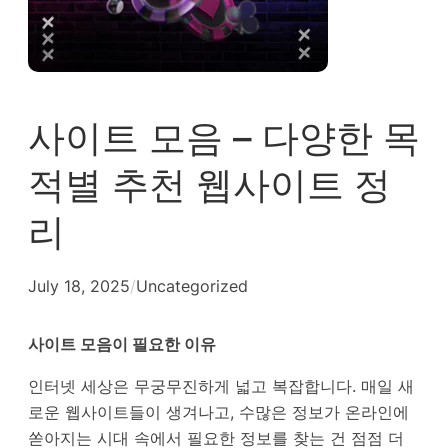
사이트 모음 – 다양한 목
적별 추천 웹사이트 정
리
July 18, 2025
/
Uncategorized
사이트 모음이 필요한 이유
인터넷 세상은 무궁무진하게 넓고 복잡합니다. 매일 새
로운 웹사이트들이 생겨나고, 수많은 정보가 온라인에
쏟아지는 시대 속에서 필요한 정보를 찾는 건 점점 더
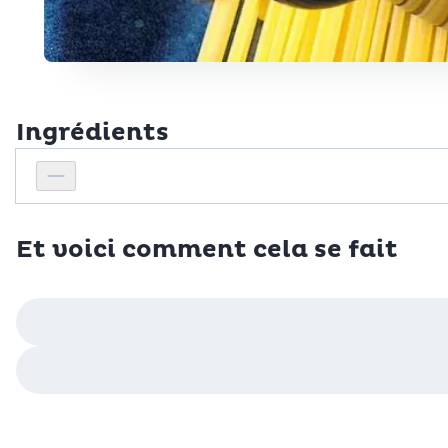
Ingrédients
Personnes
Réduire le nombre de personnes
Et voici comment cela se fait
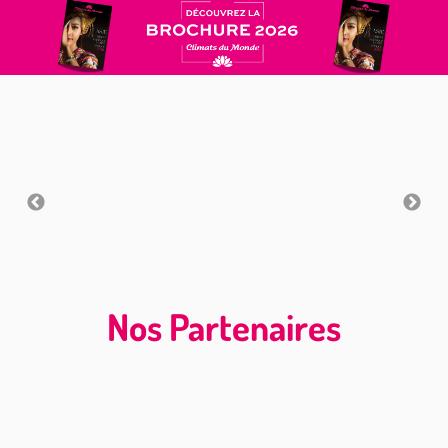
Nos Partenaires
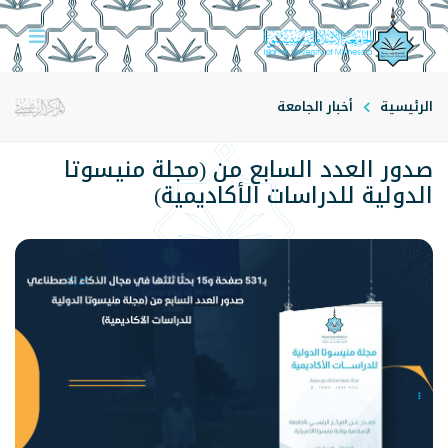
الرئيسية
أخبار الجامعة
صدور العدد السابع من (مجلة منيسوتا
الدولية للدراسات الأكاديمية)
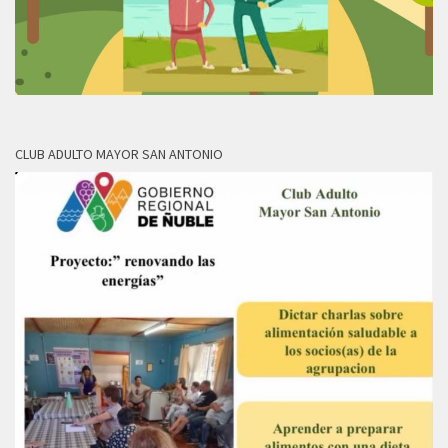
CLUB ADULTO MAYOR SAN ANTONIO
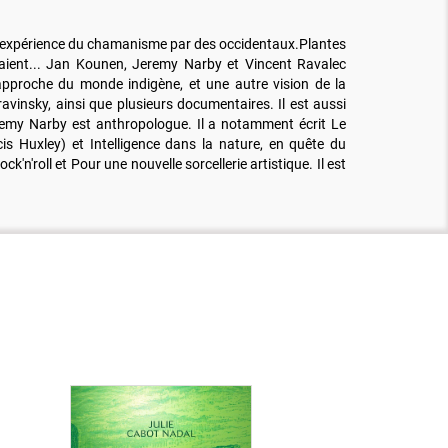
et l'expérience du chamanisme par des occidentaux.Plantes
ssaient... Jan Kounen, Jeremy Narby et Vincent Ravalec
 approche du monde indigène, et une autre vision de la
avinsky, ainsi que plusieurs documentaires. Il est aussi
eremy Narby est anthropologue. Il a notamment écrit Le
is Huxley) et Intelligence dans la nature, en quête du
k'n'roll et Pour une nouvelle sorcellerie artistique. Il est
+++
TASK. Write out the entries word for word. Skip the pictures.

EXERCISE OUTPUT.
사이트 모음 – 다양한 목
적별 추천 웹사이트 정
리
July 18, 2025
/
Uncategorized
사이트 모음이 필요한 이유
인터넷 세상은 무궁무진하게 넓고 복잡합니다. 매일 새
로운 웹사이트들이 생겨나고, 수많은 정보가 온라인에
쏟아지는 시대 속에서 필요한 정보를 찾는 건 점점 더
Ingrédients
Personnes
Réduire le nombre de personnes
Et voici comment cela se fait
Nos Partenaires
الرئيسية
أخبار الجامعة
صدور العدد السابع من (مجلة منيسوتا
الدولية للدراسات الأكاديمية)
CLUB ADULTO MAYOR SAN ANTONIO
et l'expérience du chamanisme par des occidentaux.Plantes
ssaient... Jan Kounen, Jeremy Narby et Vincent Ravalec
 approche du monde indigène, et une autre vision de la
avinsky, ainsi que plusieurs documentaires. Il est aussi
eremy Narby est anthropologue. Il a notamment écrit Le
is Huxley) et Intelligence dans la nature, en quête du
k'n'roll et Pour une nouvelle sorcellerie artistique. Il est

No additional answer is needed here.